I promised, in my previous post, to say something about our “Take and Read” evening around the book Original Sin: A Cultural History by Alan Jacobs. I can report that the weather was cold, the roads icy, attendance about 17, and the desserts delicious. (No apples, but a hint of fruitiness in the lemon chiffon cake. The chocolate torte and Toblerone cheesecake, however, were temptation enough on their own.)
More to the point, though. In summarizing Jacobs’ work, Paul Doerksen stated his discomfort with Augustine as he hardened his views about “sin, sex, and unbaptized babies.” With these disclaimers, Doerksen also urged us to consider “a more robust view” of original sin. As Jacobs points out, the doctrine does have its positives: it’s liberating (versus anxiety — if I can get it right, am I getting it right?), it’s democritizing (proceeding from an egalitarian spirit), and it has explanatory power (the only way we can understand ourselves).
If we did take on a more robust view, what would that mean? One of the discussion questions posed to us was, How would an embrace of the doctrine of original sin shape the vocation in which we find ourselves? Doerksen reflected on his job as a teacher, for example. Was he more Wesley or Rousseau in his approach to his students? Thinking more of the image of God in them or of their shared sinfulness? The former has its difficulties and the latter offers some surprising potential, implications like Yes, they need guidance, but I do too, so mine shouldn’t be punitive but gracious, etc.
The discussion ranged across many facets of the book, as such discussions do, but many participants felt that Jacobs had not done as well as he might have in placing original sin within its larger theological context of grace. Sin has to be seen by the light of the cross.

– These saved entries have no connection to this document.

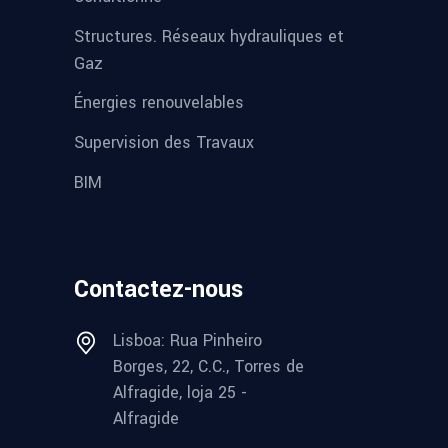
Structures. Réseaux hydrauliques et
Gaz
Énergies renouvelables
Supervision des Travaux
BIM
Contactez-nous
Lisboa: Rua Pinheiro
Borges, 22, C.C., Torres de
Alfragide, loja 25 -
Alfragide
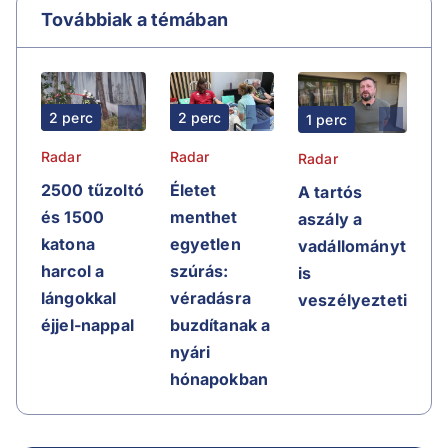
Továbbiak a témában
2 perc
2 perc
1 perc
Radar
Radar
Radar
2500 tűzoltó
Életet
A tartós
és 1500
menthet
aszály a
katona
egyetlen
vadállományt
harcol a
szúrás:
is
lángokkal
véradásra
veszélyezteti
éjjel-nappal
buzdítanak a
nyári
hónapokban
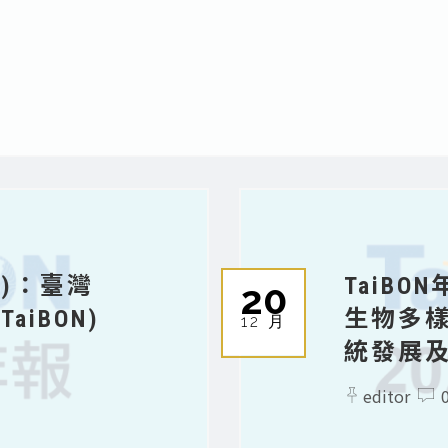
(7)：臺灣
TaiBO
20
iBON)
生物多
12 月
統發展
editor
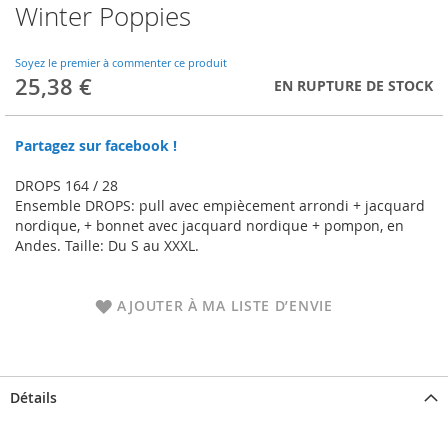
Winter Poppies
Skip
to
the
Soyez le premier à commenter ce produit
beginning
25,38 €
EN RUPTURE DE STOCK
of
the
images
Partagez sur facebook !
gallery
DROPS 164 / 28
Ensemble DROPS: pull avec empiècement arrondi + jacquard
nordique, + bonnet avec jacquard nordique + pompon, en
Andes. Taille: Du S au XXXL.
AJOUTER À MA LISTE D’ENVIE
Détails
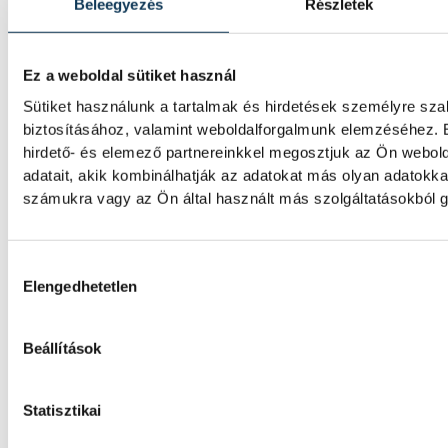
Beleegyezés
Részletek
A Ferencváros egygólos vere
szenvedett a Real Madridtól
Ez a weboldal sütiket használ
A Ferencvárosi TC labdarúgócsapata 2-1-re
Sütiket használunk a tartalmak és hirdetések személyre sz
Real Madridtól barátságos mérkőzésen a 
biztosításához, valamint weboldalforgalmunk elemzéséhez. 
hirdető- és elemező partnereinkkel megosztjuk az Ön webol
adatait, akik kombinálhatják az adatokat más olyan adatokk
A korai piros lap megpecséte
számukra vagy az Ön által használt más szolgáltatásokból g
Veszprém sorsát
Hozzájárulás kiválasztása
A veszprémi labdarúgócsapat 6–0-ra kikapo
Elengedhetetlen
Dorog vendégeként az NB III északnyugati 
fordulójában. A bakonyiak a 2. perctől em
játszottak.
Beállítások
Statisztikai
A Real Madrid képviselői m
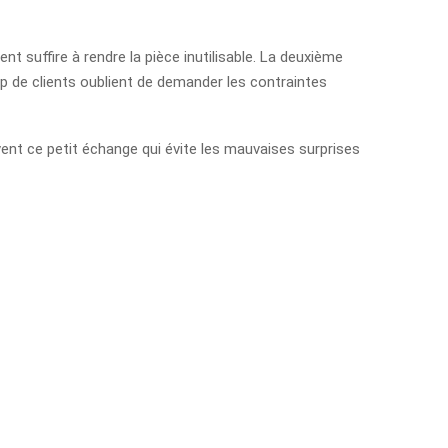
t suffire à rendre la pièce inutilisable. La deuxième
up de clients oublient de demander les contraintes
vent ce petit échange qui évite les mauvaises surprises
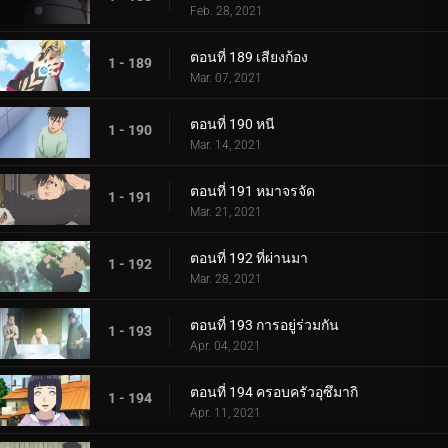
Feb. 28, 2021
ตอนที่ 189 เสียงก้อง
1 - 189
Mar. 07, 2021
ตอนที่ 190 หนี
1 - 190
Mar. 14, 2021
ตอนที่ 191 หมาจรจัด
1 - 191
Mar. 21, 2021
ตอนที่ 192 ที่ผ่านมา
1 - 192
Mar. 28, 2021
ตอนที่ 193 การอยู่ร่วมกัน
1 - 193
Apr. 04, 2021
ตอนที่ 194 ครอบครัวอุซึมากิ
1 - 194
Apr. 11, 2021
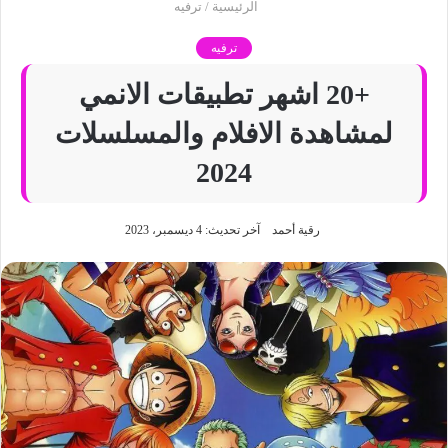
الرئيسية
/
ترفيه
ترفيه
+20 اشهر تطبيقات الانمي
لمشاهدة الافلام والمسلسلات
2024
رقية أحمد
آخر تحديث: 4 ديسمبر، 2023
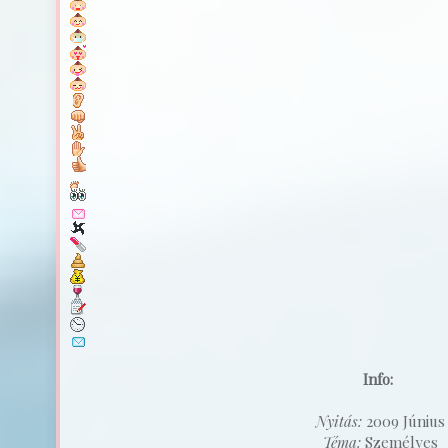
Info:
Nyitás:
2009 Június
Téma:
Személyes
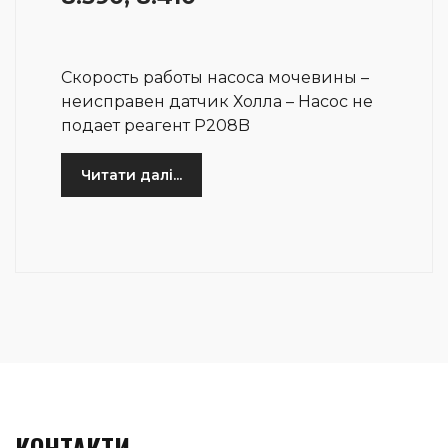
Скорость работы насоса мочевины –
неисправен датчик Холла – Насос не
подает реагент P208B
Читати далі...
КОНТАКТИ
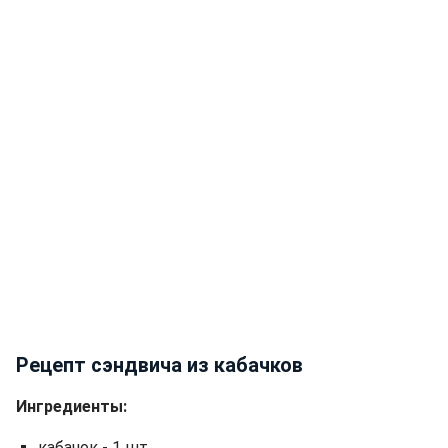
Рецепт сэндвича из кабачков
Ингредиенты:
кабачок - 1 шт.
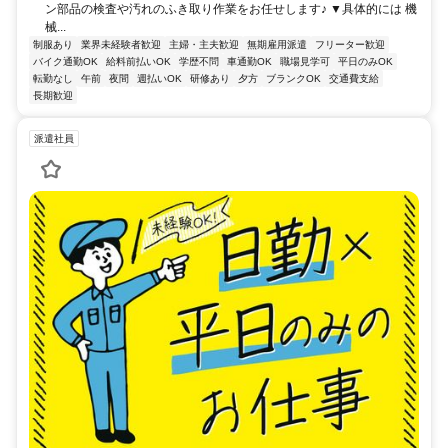
ン部品の検査や汚れのふき取り作業をお任せします♪ ▼具体的には 機
械...
制服あり
業界未経験者歓迎
主婦・主夫歓迎
無期雇用派遣
フリーター歓迎
バイク通勤OK
給料前払いOK
学歴不問
車通勤OK
職場見学可
平日のみOK
転勤なし
午前
夜間
週払いOK
研修あり
夕方
ブランクOK
交通費支給
長期歓迎
派遣社員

I took home with me a number of matters to reflect on further.
The matter of Mennonites, for example. They have not embraced Augustine much, being accused rather of semi-Pelagianism, said Doerksen, and thus prone to legalism, to a kind of uptightness, wanting the church to be pure, trying to getting it right. How many divisions there have been because of that!
There’s much about the origins of my own group, the Mennonite Brethren, that I love — that stirring up, under the preaching of Eduard Wuest, a Lutheran, of the sinner to see “the bottomless pit that opens itself at his feet” but then grasping “Christ’s own blood and righteousness / My beauty are, my glorious dress,” and the willingness to open mouths long closed by traditional practices of silent prayer, to pray aloud, to speak of these things, to find new and passionate language for what was experienced within, and that receptivity to the ideas and spiritual practices of others, like a new lens in a telescope revealing more stars.
But I also hear the hard words of the Document of Secession erecting new boundaries — “Therefore, we herewith completely dissociate ourselves from these decadent churches, though we pray for our brethren, that they shall be saved…” If they’d been more Augustinian, could they have stayed and continued renewal within? Some of that separatist, uptight spirit lingers with us still.
Then there’s the matter of my vocation — as writer and editor. What would a greater awareness of my sinfulness look like there?